Lover Mae hat unsere Kabine vorschriftsmäßig aufgeräumt. Sogar die Pyjamas sind sorgsam gefaltet und in der Mitte der Betten drapiert. Wir beschließen, unserer guten Fee eine kleine Aufmerksamkeit in die Hand zu drücken. Was ankommt, denn die kleine Geste wird uns auf unserer Reise noch manches Mal zum Vorteil gereichen.
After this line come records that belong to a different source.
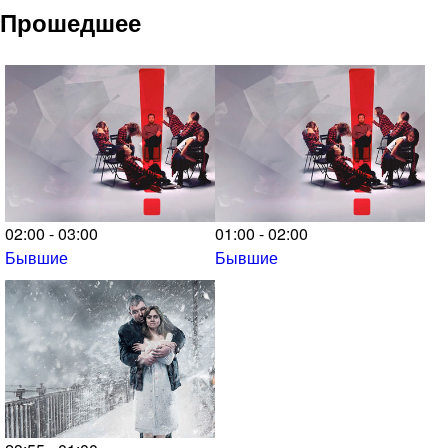
Прошедшее
02:00 - 03:00
01:00 - 02:00
Бывшие
Бывшие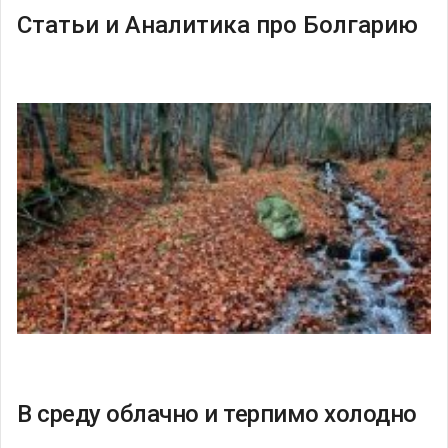
Статьи и Аналитика про Болгарию
В среду облачно и терпимо холодно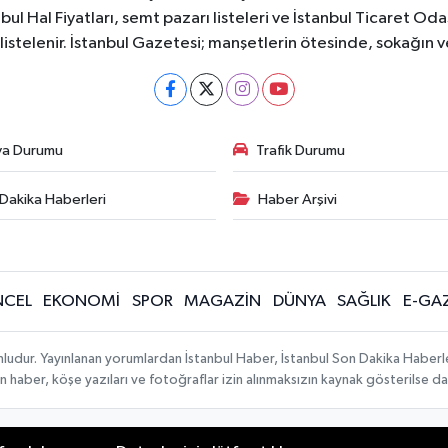
bul Hal Fiyatları, semt pazarı listeleri ve İstanbul Ticaret Odas
listelenir. İstanbul Gazetesi; manşetlerin ötesinde, sokağın 
va Durumu
Trafik Durumu
Dakika Haberleri
Haber Arşivi
CEL
EKONOMİ
SPOR
MAGAZİN
DÜNYA
SAĞLIK
E-GA
mludur. Yayınlanan yorumlardan İstanbul Haber, İstanbul Son Dakika Haberl
lanan haber, köşe yazıları ve fotoğraflar izin alınmaksızın kaynak gösterilse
Am frühen Nachmittag wird der Seegang heftiger und dem einen oder anderen Passagier geht das Mittagessen noch einmal durch den Kopf. Auch mein Schatz hat einige Probleme und ich mache mich auf den Weg zum Bordhospital auf Deck 3. Dort hat sich bereits eine lange Schlange von Grünen gebildet (was mich überrascht, ist, dass der seekranke Mensch tatsächlich grün anläuft. Obwohl es eher ein gespenstisches Grün ist, ein blässliches, hässliches, Krötenschlucker-Grün). Ich bin mit einer gesunden Gesichtsfarbe dabei und bekomme von der freundlichen Schwester Doreen – neben einem AIDA-Lächeln – vier kleine Tabletten für “Honey”, die inzwischen die Fische gefüttert hat und sich sterbeselend fühlt.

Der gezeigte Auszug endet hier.